VILI arises when mechanical forces exceed what lung tissue can tolerate. Excessive end-inspiratory volume and transpulmonary pressure overstretch alveolar walls (volutrauma), high airway pressures can rupture alveoli and cause air leak (barotrauma), and cyclic opening and collapse of unstable units shears tissue (atelectrauma). These physical insults activate inflammatory signalling (biotrauma), and the released mediators can injure the lung further and reach the systemic circulation. The injurious dose integrates volume, pressure, flow, and rate, a concept summarised as mechanical power. Protective strategies limit tidal volume, plateau and driving pressure, and use positive end-expiratory pressure to keep alveoli open and reduce atelectrauma (Slutsky-Ranieri-2013).

Clinical relevance

VILI is central to why modern ventilation is protective rather than simply corrective, and it underlies the appraisal of nearly every ventilation trial.
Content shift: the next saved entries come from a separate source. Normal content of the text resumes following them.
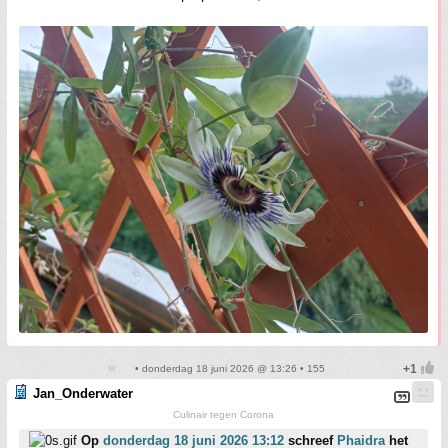
• donderdag 18 juni 2026 @ 13:26 • 155
Jan_Onderwater
Culinair tegen Corona
Op
donderdag 18 juni 2026 13:12
schreef
Phaidra
het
This entry describes the mechanisms and supporting evidence; it explains how harm is generated and is not a source of individual ventilator or treatment instructions.

Epidemiology

VILI is difficult to count as a discrete diagnosis because it overlaps with the underlying lung injury, but its importance is inferred from randomised trials in which less injurious ventilation reduced mortality, implying that a meaningful share of harm in earlier practice was iatrogenic (Amato-1998; ARDSnet-2000).

Evidence & guidelines

The clearest evidence for VILI comes from trials showing that protective ventilation strategies reduce mortality compared with higher tidal volumes and pressures (Amato-1998; ARDSnet-2000), a principle carried into professional-society guidelines on ventilation in ARDS (Fan-2017-guideline). This entry conveys the direction of that evidence without specifying numeric limits.

History

Animal studies from the 1970s onward showed that high-volume, high-pressure ventilation could itself injure the lung, shifting attention from pressure alone (barotrauma) to volume (volutrauma) and to the cyclic-collapse and inflammatory mechanisms of atelectrauma and biotrauma. The clinical proof came from protective-ventilation trials in the late 1990s and 2000, which demonstrated survival benefit from less injurious ventilation and made VILI prevention a guiding aim (Amato-1998; ARDSnet-2000; Slutsky-Ranieri-2013).

Debates

Which single parameter best captures injurious ventilation?
Tidal volume, plateau pressure, driving pressure, and integrated mechanical power have each been proposed as the most relevant target for limiting VILI, and which is most useful at the bedside remains an active question.

Key figures

  • Arthur Slutsky
  • V. Marco Ranieri
  • Marcelo Amato
  • Luciano Gattinoni

Related topics

Seminal works

  • slutsky-ranieri-2013
  • amato-1998
  • ardsnet-2000

Frequently asked questions

What is the difference between barotrauma and volutrauma?
Barotrauma refers to injury and air leak associated with high airway pressures, whereas volutrauma refers to injury from overdistension of the lung by excessive volume; experimental work suggests that overdistension (volume) rather than pressure per se is the dominant driver of injury.
What is atelectrauma?
Atelectrauma is lung injury caused by the repeated opening and collapse of unstable alveolar units during the respiratory cycle; positive end-expiratory pressure is used to keep these units open and reduce this cyclic shear.